Brent rose 76 cents, or 1.1 percent, to settle at $71.10 per barrel, while West Texas Intermediate gained $1.32, or 2.1 percent, to settle at $64.40 per barrel.
As eastern forces advanced on Libya's capital, John Kilduff, founding partner at Again Capital, said, "The violence in Libya is captivating the market; given the intense efforts of Saudi Arabia and other countries to restrict output, there is a sense that losing the Libyan oil, again, has the makings of a supply crunch."
Dave Ernsberger, S&P Global Platts
The fact that there might be a lack of Libyan supply to the market is potentially a bit of a shock
The situation weighed heavily on Dave Ernsberger, global head of energy at S&P Global Platts: he told CNBC that "The Libyan conflict coming back onto the front of the mind of the marketplace is actually very significant right now; we've seen Venezuelan production fall of a cliff, we've seen already inventories against the five-year average move into more bullish levels, so the fact that there might be a lack of Libyan supply to the market is potentially a bit of a shock."

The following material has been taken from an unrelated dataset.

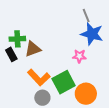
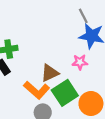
brown triangle: (33, 49) -> (50, 73), moved

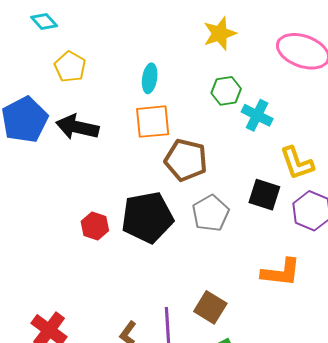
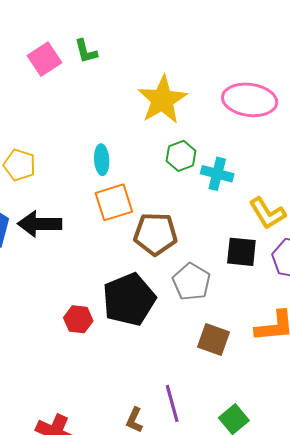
yellow star: (220, 33) -> (162, 100), size x1.4
brown square: (210, 307) -> (213, 339), moved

Paul Horsnell, global head of commodities at Standard Chartered, noted that "The immediate barrels under threat would be those from the southwest which come up through into the west of the country, so that would be El Shahara field, a good 300,000, maybe up to 400,000 at immediate risk."
But he added, "it's the uncertainty of those supplies rather than the immediate changes in the flow" that will impact markets.
However, many of the ingredients of the crude crunch analysts seem to think is impending is short-term, for example: traders told media that Monday's crude gains were also driven by Genscape reporting that crude stockpiles at Cushing, Oklahoma, the delivery point for WTI, fell by about 419,000 barrels last week.
Even the Libya situation is ephemeral, said Jeff Currie, global head of commodities at Goldman Sachs: "If you did lose that supply out of Libya right now, or a portion of it, most of the market would view it as being temporary as we've seen over the course of the last several years.
"So it would create and reinforce a spot price move to the upside and that $75 potential-plus range, but it wouldn't do anything at the back end."
Currie also said that oil won't be returning to the peak levels of $86 reached last year: "This market is in a million barrel per day deficit right now, and we think upside price is $70 to $75 (per barrel), but the back end anchored around $60."
As if to put everything into perspective, Reuters pointed out that crude prices could just as easily plummet this year as climb, and it cited Kirill Dmitriev, the head of Russia's direct investment fund, signaling on Monday that his country wants to raise oil output when it meets with the Organization of the Petroleum Exporting Countries (OPEC) in June.